I recently moved from Spark 1.6 to Spark 2.X and I would like to move - where possible - from Dataframes to Datasets, as well. I tried a code like this
case class MyClass(a : Any, ...)
val df = ...
df.map(x => MyClass(x.get(0), ...))
As you can see MyClass
has a field of type Any
, as I do not know at compile time the type of the field I retrieve with x.get(0)
. It may be a long, string, int, etc.
However, when I try to execute code similar to what you see above, I get an exception:
java.lang.ClassNotFoundException: scala.Any
With some debugging, I realized that the exception is raised, not because my data is of type Any
, but because MyClass
has a type Any
. So how can I use Datasets then?
Unless you're interested in limited and ugly workarounds like Encoders.kryo
:
import org.apache.spark.sql.Encoders
case class FooBar(foo: Int, bar: Any)
spark.createDataset(
sc.parallelize(Seq(FooBar(1, "a")))
)(Encoders.kryo[FooBar])
or
spark.createDataset(
sc.parallelize(Seq(FooBar(1, "a"))).map(x => (x.foo, x.bar))
)(Encoders.tuple(Encoders.scalaInt, Encoders.kryo[Any]))
you don't. All fields / columns in a Dataset
have to be of known, homogeneous type for which there is an implicit Encoder
in the scope.
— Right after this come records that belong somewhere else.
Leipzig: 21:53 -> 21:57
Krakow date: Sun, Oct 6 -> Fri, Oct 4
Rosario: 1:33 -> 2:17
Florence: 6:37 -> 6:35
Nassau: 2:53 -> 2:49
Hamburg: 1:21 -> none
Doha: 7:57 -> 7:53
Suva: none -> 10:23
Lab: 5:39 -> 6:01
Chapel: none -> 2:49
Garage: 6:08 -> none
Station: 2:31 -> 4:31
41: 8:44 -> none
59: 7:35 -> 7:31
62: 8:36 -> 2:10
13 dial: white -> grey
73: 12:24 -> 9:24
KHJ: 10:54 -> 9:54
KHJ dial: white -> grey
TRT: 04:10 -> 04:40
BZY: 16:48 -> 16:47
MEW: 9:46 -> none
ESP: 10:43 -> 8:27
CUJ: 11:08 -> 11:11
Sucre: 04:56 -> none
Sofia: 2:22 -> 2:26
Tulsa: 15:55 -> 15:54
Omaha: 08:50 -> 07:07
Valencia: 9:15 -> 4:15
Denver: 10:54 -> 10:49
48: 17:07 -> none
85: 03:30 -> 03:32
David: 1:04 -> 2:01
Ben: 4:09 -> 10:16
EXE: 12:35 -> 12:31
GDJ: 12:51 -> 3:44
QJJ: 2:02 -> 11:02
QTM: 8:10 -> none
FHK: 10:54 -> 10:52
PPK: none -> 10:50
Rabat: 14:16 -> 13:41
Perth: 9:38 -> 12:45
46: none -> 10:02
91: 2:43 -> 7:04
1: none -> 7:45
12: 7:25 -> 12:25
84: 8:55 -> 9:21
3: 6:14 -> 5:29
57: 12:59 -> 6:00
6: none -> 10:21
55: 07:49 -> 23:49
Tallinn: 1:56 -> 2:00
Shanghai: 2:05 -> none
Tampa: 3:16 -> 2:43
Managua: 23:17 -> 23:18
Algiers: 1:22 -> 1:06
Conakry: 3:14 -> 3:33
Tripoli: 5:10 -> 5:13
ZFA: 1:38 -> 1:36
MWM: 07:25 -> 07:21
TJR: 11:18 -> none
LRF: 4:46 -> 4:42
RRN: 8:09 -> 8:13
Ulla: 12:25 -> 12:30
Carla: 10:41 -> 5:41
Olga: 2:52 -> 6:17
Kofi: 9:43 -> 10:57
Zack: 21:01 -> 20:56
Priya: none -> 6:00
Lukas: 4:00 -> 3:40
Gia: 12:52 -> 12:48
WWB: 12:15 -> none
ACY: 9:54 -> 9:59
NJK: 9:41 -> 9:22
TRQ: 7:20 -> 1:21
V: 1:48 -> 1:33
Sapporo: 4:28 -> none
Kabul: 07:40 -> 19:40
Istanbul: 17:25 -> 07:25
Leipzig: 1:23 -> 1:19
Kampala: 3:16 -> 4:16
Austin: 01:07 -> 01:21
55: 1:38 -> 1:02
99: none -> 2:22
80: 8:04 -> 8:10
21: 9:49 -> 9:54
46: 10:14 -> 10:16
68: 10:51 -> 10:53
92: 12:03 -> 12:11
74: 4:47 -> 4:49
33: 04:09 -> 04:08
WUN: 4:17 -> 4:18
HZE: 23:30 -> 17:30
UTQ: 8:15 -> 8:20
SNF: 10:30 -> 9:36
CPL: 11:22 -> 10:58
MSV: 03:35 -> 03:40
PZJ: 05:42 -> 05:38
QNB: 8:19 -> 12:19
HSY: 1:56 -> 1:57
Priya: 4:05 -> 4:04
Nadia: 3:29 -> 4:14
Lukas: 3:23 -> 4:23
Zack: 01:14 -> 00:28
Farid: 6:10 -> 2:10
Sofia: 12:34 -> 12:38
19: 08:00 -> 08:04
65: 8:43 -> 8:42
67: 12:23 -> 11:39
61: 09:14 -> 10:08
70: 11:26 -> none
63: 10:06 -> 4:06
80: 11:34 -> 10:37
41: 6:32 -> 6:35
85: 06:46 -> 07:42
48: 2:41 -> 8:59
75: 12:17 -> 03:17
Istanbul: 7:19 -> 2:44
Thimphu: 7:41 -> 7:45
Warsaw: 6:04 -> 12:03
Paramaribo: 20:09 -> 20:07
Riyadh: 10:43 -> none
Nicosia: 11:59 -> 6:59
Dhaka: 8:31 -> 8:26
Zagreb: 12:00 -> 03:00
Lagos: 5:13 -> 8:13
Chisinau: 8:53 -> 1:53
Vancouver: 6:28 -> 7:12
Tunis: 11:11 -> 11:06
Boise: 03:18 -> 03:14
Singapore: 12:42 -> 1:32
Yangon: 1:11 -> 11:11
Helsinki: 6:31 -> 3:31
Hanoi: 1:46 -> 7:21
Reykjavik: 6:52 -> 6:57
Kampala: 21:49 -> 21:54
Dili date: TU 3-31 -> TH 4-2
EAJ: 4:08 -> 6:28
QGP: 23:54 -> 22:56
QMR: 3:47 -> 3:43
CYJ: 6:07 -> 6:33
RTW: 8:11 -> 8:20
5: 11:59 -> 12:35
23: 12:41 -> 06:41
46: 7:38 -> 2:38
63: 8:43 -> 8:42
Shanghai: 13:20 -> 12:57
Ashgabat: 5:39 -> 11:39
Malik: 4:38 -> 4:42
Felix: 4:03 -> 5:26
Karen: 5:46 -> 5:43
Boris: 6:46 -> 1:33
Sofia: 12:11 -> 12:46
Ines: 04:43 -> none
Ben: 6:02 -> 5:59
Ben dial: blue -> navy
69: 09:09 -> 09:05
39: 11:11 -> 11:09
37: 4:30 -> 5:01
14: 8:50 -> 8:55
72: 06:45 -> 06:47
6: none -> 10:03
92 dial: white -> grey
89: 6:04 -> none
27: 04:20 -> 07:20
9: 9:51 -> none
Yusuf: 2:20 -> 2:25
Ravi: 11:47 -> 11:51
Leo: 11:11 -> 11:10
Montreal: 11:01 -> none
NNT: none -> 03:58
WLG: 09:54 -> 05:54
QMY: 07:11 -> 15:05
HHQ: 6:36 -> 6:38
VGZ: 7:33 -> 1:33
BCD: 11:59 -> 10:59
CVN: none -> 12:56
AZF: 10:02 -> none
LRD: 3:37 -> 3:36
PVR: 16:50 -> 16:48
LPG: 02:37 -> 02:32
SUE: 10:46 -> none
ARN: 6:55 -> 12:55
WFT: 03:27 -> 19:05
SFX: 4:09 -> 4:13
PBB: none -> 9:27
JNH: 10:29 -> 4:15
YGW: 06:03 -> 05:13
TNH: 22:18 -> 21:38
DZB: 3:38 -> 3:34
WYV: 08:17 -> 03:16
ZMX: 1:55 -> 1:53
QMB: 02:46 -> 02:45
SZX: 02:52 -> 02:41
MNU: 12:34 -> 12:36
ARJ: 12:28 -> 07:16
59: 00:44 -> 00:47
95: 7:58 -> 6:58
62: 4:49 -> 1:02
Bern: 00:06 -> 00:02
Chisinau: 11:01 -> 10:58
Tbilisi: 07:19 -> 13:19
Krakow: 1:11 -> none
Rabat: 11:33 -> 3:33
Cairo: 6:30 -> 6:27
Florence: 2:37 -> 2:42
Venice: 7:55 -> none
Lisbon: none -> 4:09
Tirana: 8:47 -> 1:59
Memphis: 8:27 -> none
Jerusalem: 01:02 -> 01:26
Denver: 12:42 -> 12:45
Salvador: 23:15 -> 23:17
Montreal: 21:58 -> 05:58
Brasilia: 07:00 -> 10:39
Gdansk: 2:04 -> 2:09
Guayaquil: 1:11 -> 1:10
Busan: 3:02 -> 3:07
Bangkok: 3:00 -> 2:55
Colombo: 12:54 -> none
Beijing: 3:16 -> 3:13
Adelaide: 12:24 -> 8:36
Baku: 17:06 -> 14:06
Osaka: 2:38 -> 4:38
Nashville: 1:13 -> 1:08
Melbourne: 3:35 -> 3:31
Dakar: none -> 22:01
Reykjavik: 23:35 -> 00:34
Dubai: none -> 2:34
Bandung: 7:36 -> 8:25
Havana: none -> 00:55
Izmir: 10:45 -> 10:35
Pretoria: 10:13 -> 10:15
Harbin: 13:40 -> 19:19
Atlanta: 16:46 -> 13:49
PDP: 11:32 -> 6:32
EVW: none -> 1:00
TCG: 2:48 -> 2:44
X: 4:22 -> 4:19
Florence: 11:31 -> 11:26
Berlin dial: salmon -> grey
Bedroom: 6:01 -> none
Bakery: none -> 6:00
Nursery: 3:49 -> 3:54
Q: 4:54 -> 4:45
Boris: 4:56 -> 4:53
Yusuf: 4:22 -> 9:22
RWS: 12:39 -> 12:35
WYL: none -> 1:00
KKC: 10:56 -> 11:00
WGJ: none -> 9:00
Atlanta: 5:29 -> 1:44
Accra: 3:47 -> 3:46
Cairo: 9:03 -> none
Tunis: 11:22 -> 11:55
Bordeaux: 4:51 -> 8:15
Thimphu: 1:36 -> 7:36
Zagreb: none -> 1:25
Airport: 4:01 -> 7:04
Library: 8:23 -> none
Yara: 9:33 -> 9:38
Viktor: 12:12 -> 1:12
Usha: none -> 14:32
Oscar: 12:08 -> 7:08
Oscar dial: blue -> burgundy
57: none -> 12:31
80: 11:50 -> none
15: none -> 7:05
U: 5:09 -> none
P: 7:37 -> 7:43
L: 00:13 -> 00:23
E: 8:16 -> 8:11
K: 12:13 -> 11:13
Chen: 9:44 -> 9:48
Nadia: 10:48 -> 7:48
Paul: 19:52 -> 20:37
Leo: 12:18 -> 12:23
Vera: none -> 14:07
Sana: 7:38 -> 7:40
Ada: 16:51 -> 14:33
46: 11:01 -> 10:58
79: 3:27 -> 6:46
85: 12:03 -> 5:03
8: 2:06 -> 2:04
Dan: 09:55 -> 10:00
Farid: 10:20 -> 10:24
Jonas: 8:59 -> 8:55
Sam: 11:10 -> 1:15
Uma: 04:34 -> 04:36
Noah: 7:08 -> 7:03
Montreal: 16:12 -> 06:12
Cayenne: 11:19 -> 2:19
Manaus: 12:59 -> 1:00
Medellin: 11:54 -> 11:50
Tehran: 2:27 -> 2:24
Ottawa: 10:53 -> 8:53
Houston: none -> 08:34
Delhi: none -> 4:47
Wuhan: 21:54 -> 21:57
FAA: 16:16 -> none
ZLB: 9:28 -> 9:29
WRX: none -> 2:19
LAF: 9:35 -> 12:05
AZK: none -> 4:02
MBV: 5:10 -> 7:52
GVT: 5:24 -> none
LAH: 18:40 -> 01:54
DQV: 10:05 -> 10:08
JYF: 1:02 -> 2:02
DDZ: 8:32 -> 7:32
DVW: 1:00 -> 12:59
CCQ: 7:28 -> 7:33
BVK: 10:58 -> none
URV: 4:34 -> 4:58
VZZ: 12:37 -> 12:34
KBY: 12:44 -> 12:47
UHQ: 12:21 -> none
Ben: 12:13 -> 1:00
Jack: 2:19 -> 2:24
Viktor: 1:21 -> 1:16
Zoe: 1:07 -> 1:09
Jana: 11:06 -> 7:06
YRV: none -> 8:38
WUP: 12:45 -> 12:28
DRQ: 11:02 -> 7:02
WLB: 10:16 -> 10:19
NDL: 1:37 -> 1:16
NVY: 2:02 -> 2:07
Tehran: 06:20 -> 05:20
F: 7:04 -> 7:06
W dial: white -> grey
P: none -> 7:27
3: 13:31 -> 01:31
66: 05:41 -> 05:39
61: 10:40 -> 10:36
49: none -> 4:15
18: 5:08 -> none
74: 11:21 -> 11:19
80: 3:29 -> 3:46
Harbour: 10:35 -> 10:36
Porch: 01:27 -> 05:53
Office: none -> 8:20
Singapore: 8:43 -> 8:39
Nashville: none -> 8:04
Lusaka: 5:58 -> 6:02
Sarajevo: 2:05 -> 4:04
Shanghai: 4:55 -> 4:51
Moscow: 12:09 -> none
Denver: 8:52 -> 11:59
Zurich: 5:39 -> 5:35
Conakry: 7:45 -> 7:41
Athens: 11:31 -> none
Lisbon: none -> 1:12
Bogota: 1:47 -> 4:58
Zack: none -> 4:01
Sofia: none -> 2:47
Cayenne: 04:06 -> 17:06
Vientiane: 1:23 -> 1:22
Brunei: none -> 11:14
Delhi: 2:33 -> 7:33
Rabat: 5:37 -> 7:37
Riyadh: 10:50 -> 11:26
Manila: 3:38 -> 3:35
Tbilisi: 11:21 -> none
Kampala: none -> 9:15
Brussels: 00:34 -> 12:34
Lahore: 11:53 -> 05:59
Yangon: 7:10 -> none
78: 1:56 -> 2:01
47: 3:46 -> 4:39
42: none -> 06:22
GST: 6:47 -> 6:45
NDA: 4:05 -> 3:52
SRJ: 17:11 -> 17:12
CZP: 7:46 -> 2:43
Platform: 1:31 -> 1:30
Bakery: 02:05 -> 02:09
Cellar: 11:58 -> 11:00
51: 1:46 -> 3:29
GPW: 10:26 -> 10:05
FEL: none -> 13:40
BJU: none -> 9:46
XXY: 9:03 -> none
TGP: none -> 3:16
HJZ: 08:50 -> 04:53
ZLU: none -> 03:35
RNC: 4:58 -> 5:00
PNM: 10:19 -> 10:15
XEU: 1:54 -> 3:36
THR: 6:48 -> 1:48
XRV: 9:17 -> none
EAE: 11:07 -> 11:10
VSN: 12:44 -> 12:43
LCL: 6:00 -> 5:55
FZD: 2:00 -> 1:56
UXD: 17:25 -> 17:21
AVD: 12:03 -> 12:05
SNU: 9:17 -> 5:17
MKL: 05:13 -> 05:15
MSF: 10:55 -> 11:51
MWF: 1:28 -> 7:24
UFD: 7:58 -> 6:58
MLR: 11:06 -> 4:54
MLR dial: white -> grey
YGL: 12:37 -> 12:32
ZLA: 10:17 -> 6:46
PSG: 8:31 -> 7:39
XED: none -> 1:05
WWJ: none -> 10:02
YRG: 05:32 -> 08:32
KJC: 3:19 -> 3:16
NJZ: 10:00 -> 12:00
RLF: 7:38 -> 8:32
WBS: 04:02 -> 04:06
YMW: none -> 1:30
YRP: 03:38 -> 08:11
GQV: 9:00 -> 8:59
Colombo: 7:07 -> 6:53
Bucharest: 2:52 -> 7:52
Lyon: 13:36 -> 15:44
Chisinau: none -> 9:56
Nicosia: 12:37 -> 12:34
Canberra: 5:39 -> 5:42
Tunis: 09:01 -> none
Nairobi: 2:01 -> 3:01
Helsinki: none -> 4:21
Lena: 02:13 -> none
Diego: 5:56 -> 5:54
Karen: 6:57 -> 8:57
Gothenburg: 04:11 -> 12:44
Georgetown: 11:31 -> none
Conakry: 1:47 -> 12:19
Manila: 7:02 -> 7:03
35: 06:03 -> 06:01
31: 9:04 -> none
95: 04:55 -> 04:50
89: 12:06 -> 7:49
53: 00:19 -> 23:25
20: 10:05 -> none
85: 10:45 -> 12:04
There is simply no place for Any
there.
UDT API provides a bit more flexibility and allows for a limited polymorphism but it is private, not fully compatible with Dataset
API and comes with significant performance and storage penalty.
If for a given execution all values of the same type you can of course create specialized classes and make a decision which one to use at run time.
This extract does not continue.